Le Festival de Cannes est désormais bel et bien lancé, et sa première journée a donné lieu, déjà, aux premières émotions cinématographiques, laissant augurer une belle quinzaine pour cette 77e édition.
Les débats sont ouverts. Hier, mardi 14 mai, à midi, la Croisette fourmillait déjà de cinéphiles, d'artistes, de badauds et de visiteurs venus des quatre coins du monde, venus assister à l'arrivée de l'équipe du «Deuxième Acte» de Quentin Dupieux (actuellement à l'affiche) avec Léa Seydoux, Vincent Lindon, Raphaël Quenard et Louis Garrel. Une comédie loufoque et singulièrement barrée sur une équipe de comédiens en roue libre, dirigés par... l'Intelligence Artificielle. Est-on dans la vraie vie ou dans la fiction ?
Le film, toujours aussi court, ne vaut pas «Yannick», précédent opus du plus prolifique cinéaste français du moment : le temps se fige parfois, et le rythme n'est pas toujours à la hauteur de la formidable idée de départ.

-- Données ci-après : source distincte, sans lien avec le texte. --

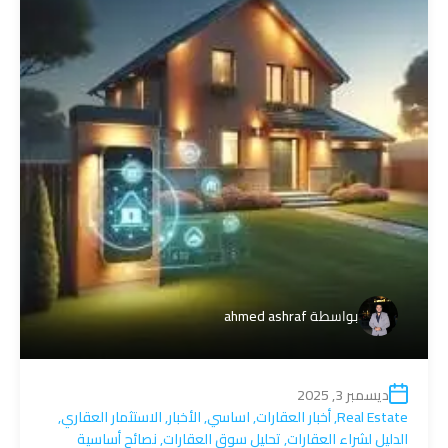
بواسطة
ahmed ashraf
ديسمبر 3, 2025
Real Estate
,
أخبار العقارات
,
اساسي
,
الأخبار
,
الاستثمار العقاري
,
الدليل لشراء العقارات
,
تحليل سوق العقارات
,
نصائح أساسية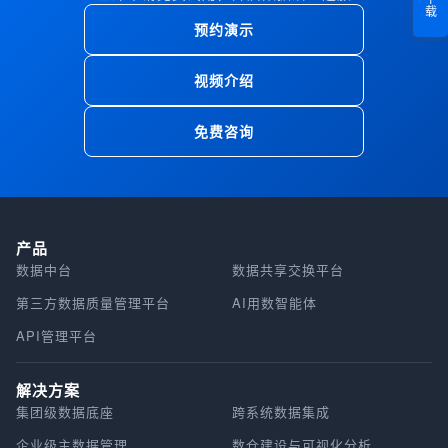
预约演示
视频介绍
免费咨询
产品
数据中台
数据共享交换平台
第三方数据质量管理平台
AI用数智能体
API管理平台
解决方案
集团级数据底座
跨系统数据集成
企业级主数据管理
数仓建设与可视化分析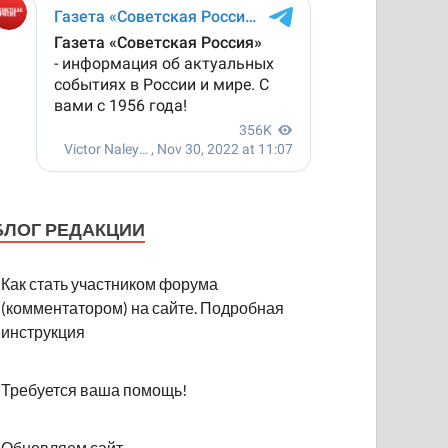
БЛОГ РЕДАКЦИИ
Как стать участником форума
(комментатором) на сайте. Подробная
инструкция
Требуется ваша помощь!
Обновляем сайт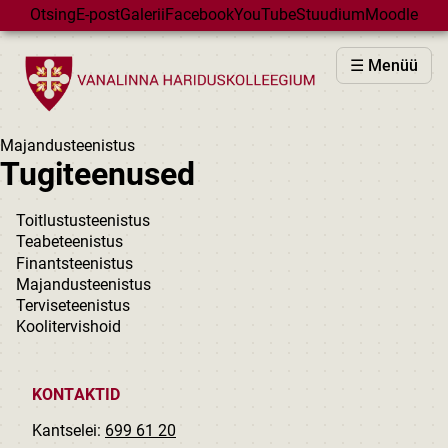
Skip to main content
Otsing
E-post
Galerii
Facebook
YouTube
Stuudium
Moodle
VHK
☰ Menüü
VASTUVÕTT
PÕHIKOOL
Majandusteenistus
GÜMNAASIUM
Tugiteenused
MAJAD
Toitlustusteenistus
HUVIÕPE
Teabeteenistus
SÜNDMUSED
Finantsteenistus
Majandusteenistus
KALENDER
Terviseteenistus
Koolitervishoid
KONTAKTID
Kantselei:
699 61 20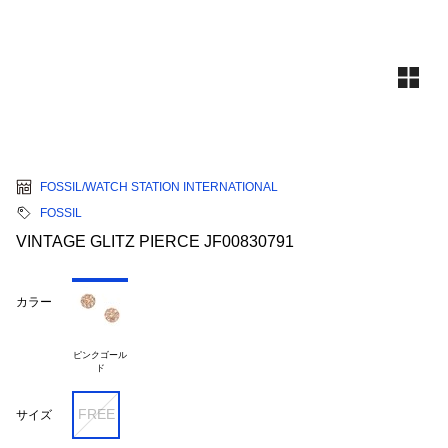
FOSSIL/WATCH STATION INTERNATIONAL
FOSSIL
VINTAGE GLITZ PIERCE JF00830791
カラー
ピンクゴール

FREE
サイズ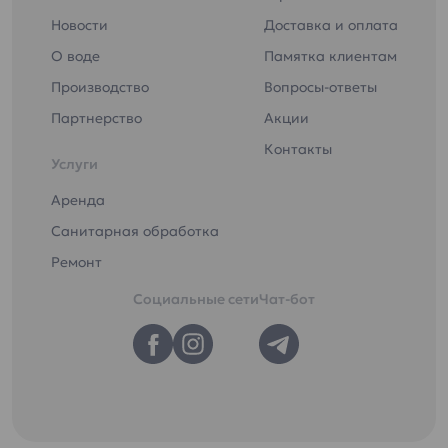
Новости
Доставка и оплата
О воде
Памятка клиентам
Производство
Вопросы-ответы
Партнерство
Акции
Контакты
Услуги
Аренда
Санитарная обработка
Ремонт
Социальные сети
Чат-бот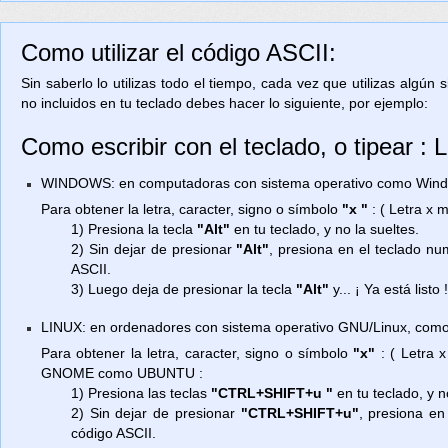
Como utilizar el código ASCII:
Sin saberlo lo utilizas todo el tiempo, cada vez que utilizas algún
no incluidos en tu teclado debes hacer lo siguiente, por ejemplo:
Como escribir con el teclado, o tipear : 
WINDOWS: en computadoras con sistema operativo como Window
Para obtener la letra, caracter, signo o símbolo
"x "
: ( Letra x 
1) Presiona la tecla
"Alt"
en tu teclado, y no la sueltes.
2) Sin dejar de presionar
"Alt"
, presiona en el teclado n
ASCII.
3) Luego deja de presionar la tecla
"Alt"
y... ¡ Ya está listo 
LINUX: en ordenadores con sistema operativo GNU/Linux, como
Para obtener la letra, caracter, signo o símbolo
"x"
: ( Letra 
GNOME como UBUNTU :
1) Presiona las teclas
"CTRL+SHIFT+u "
en tu teclado, y n
2) Sin dejar de presionar
"CTRL+SHIFT+u"
, presiona en
código ASCII.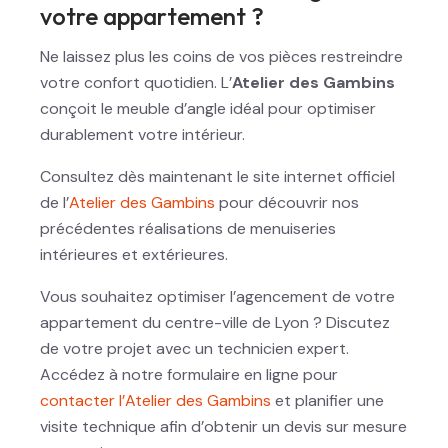
votre appartement ?
Ne laissez plus les coins de vos pièces restreindre
votre confort quotidien. L’
Atelier des Gambins
conçoit le meuble d’angle idéal pour optimiser
durablement votre intérieur.
Consultez dès maintenant le site internet officiel
de l’
Atelier des Gambins
pour découvrir nos
précédentes réalisations de menuiseries
intérieures et extérieures.
Vous souhaitez optimiser l’agencement de votre
appartement du centre-ville de Lyon ? Discutez
de votre projet avec un technicien expert.
Accédez à notre formulaire en ligne pour
contacter l’Atelier des Gambins
et planifier une
visite technique afin d’obtenir un devis sur mesure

Qu'importe, les séquences caustiques, acides - et où l'autodérision s'impose - secouent joyeusement notre zone de confort cinéphile.
Un ultime film porté par Agnès Jaoui
En échos aux interrogations du personnage qu'elle incarne dans le film de Dupieux, Léa Seydoux nous confiait qu'elle se pose parfois la question de ce que représente «le métier d'actrice». «Est-ce vraiment un métier?», s'interrogeait-elle, avouant que, «quoi qu'il en soit», elle n'avait «pas envisagé de plan B'» pour une autre voie professionnelle. Plus tôt dans la matinée, à La Quinzaine des Cinéastes, un beau moment d'émotion nous attendait.
La découverte du dernier film de la regrettée Sophie Fillières disparue récemment, «Ma vie Ma gueule», portée par une magnifique Agnès Jaoui, dépeint les déboires d'une quinquagénaire dépressive, peu heureuse mais souvent joyeuse, assez esseulée et pourtant en contact permanent avec son entourage (amis, personnel médical, inconnus, psy et même l'artiste Philippe Katerine). Comment survivre émotionnellement quand on est à la dérive ? Vers qui ou vers quoi se raccrocher, se rapprocher, se réinventer ? Sophie Fillières, toujours inclassable et profondément humaine dans son approche, met toute la lumière sur le personnage d'Agnès Jaoui, vaillante héroïne qui vacille mais ne sombre pas.
Au sortir de la projection, la comédienne, accompagnée des enfants de la cinéaste (Adam et Agathe Bonitzer qui ont assuré le montage et la post-production du film), ont témoigné de cette belle aventure, forcément triste mais pas désespérée, et qui a réussi le défi de dépasser la disparition physique en faisant aboutir une œuvre réelle, aujourd'hui proposée au public (sortie 18 septembre).